On second thought, it may not be appropriate to show this output to 
clients attempting to connect. This message should be notified not to 
clients but to administrators.

 From this point of view, it'd be better to output a message indicating 
the status inside ProcArrayApplyRecoveryInfo(). However, a 
straightforward implementation would result in the same message being 
logged every time an XLOG_RUNNING_XACTS WAL is received, making it 
noisy.

Instead of directly outputting a log indicating that a hot standby 
connection cannot be established due to subtransaction overflow, the 
attached patch updates the manual so that administrators can determine 
whether a subtransaction overflow has occurred based on the modified log 
output.


What do you think?


-- 
Regards,

--
Atsushi Torikoshi
Seconded from NTT DATA GROUP CORPORATION to SRA OSS K.K.
Attachment

On 2025/03/28 0:13, torikoshia wrote:
> On 2025-03-27 11:06, torikoshia wrote:
>> Hi,
>>
>> I had another off-list discussion with Fujii-san, and according to the
>> following manual[1], it seems that a transaction with an overflowed
>> subtransaction is already considered inconsistent:
>>
>>   Reaching a consistent state can also be delayed in the presence of
>> both of these conditions:
>>
>>   - A write transaction has more than 64 subtransactions
>>   - Very long-lived write transactions
>>
>> IIUC, the manual suggests that both conditions must be met -- recovery
>> reaching at least minRecoveryPoint and no overflowed subtransactions
>> —- for the standby to be considered consistent.
>>
>> OTOH, the following log message is emitted even when subtransactions
>> have overflowed, which appears to contradict the definition of
>> consistency mentioned above:
>>
>>   LOG:  consistent recovery state reached
>>
>> This log message is triggered when recovery progresses beyond
>> minRecoveryPoint(according to CheckRecoveryConsistency()).
>> However, since this state does not satisfy 'consistency' defined in
>> the manual, I think it would be more accurate to log that it has
>> merely reached the "minimum recovery point".
>> Furthermore, it may be better to emit the above log message only when
>> recovery has progressed beyond minRecoveryPoint and there are no
>> overflowed subtransactions.
>>
>> Attached patch does this.
>>
>> Additionally, renaming variables such as reachedConsistency in
>> CheckRecoveryConsistency might also be appropriate.
>> However, in the attached patch, I have left them unchanged for now.
>>
>>
>> On 2025-03-25 00:55, Fujii Masao wrote:
>>> -                  case CAC_NOTCONSISTENT:
>>> +                  case CAC_NOTCONSISTENT_OR_OVERFLOWED:
>>>
>>> This new name seems a bit too long.
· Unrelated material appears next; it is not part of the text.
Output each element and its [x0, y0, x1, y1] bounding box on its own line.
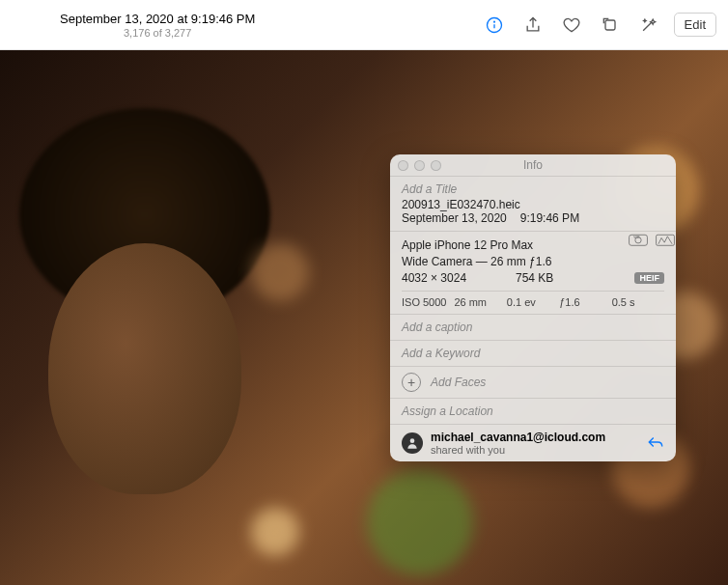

I'm OK to leave the name as it is.
>>> Or, something like CAC_NOTHOTSTANDBY seems simpler and better to me.
>>
>> Beyond just the length issue, given the understanding outlined above,
>> I now think CAC_NOTCONSISTENT does not actually need to be changed.
>>
>>
>>> In high-availability.sgml, the "Administrator's Overview" section already
>>> describes the conditions for accepting hot standby connections.
>>> This section should also be updated accordingly.
>>
>> Agreed.
>> I have updated this section to mention that the resolution is to close
>> the problematic transaction.
>> OTOH the changes made in v2 patch seem unnecessary, since the concept
>> of 'consistent' is already explained in the "Administrator's
>> Overview."
>>
>>
>> -                             errdetail("Consistent recovery state has not been yet reached.")));
>> +                             errdetail("Consistent recovery state has not been yet
>> reached, or snappshot is pending because subtransaction is
>> overflowed."),
>>
>> Given the above understanding, "or" is not appropriate in this
>> context, so I left this message unchanged.
>> Instead, I have added an errhint. The phrasing in the hint message
>> aligns with the manual, allowing users to search for this hint and
>> find the newly added resolution instructions.
> 
> On second thought, it may not be appropriate to show this output to clients attempting to connect. This message
shouldbe notified not to clients but to administrators.
 
> 
>  From this point of view, it'd be better to output a message indicating the status inside
ProcArrayApplyRecoveryInfo().However, a straightforward implementation would result in the same message being logged
everytime an XLOG_RUNNING_XACTS WAL is received, making it noisy.
 
> 
> Instead of directly outputting a log indicating that a hot standby connection cannot be established due to
subtransactionoverflow, the attached patch updates the manual so that administrators can determine whether a
subtransactionoverflow has occurred based on the modified log output.
 
> 
> 
> What do you think?

I had the same thought during our off-list discussion. However,
after reviewing the recovery code - such as recoveryStopsBefore(),
which checks whether a consistent state is reached - I now believe
the manual’s definition of a consistent state may be incorrect.
A consistent state should be defined as the point where recovery
has reached minRecoveryPoint.

If we were to change the definition to match the manual,
we would also need to update various recovery checks,
which wouldn't be a trivial task.

Given that, I now think it's better to revive your v1 patch,
which introduces a new postmaster signal and improves the error message
when connections are not accepted during hot standby. I've attached
a revised version of the patch based on your v1. Thought?

Regards,

-- 
Fujii Masao
Advanced Computing Technology Center
Research and Development Headquarters
NTT DATA CORPORATION

Attachment
On 2025-03-31 12:51, Fujii Masao wrote:
> I had the same thought during our off-list discussion. However,
> after reviewing the recovery code - such as recoveryStopsBefore(),
> which checks whether a consistent state is reached - I now believe
> the manual’s definition of a consistent state may be incorrect.
> A consistent state should be defined as the point where recovery
> has reached minRecoveryPoint.

I now agree with you.

> If we were to change the definition to match the manual,
> we would also need to update various recovery checks,
> which wouldn't be a trivial task.
> 
> Given that, I now think it's better to revive your v1 patch,
> which introduces a new postmaster signal and improves the error message
> when connections are not accepted during hot standby. I've attached
> a revised version of the patch based on your v1. Thought?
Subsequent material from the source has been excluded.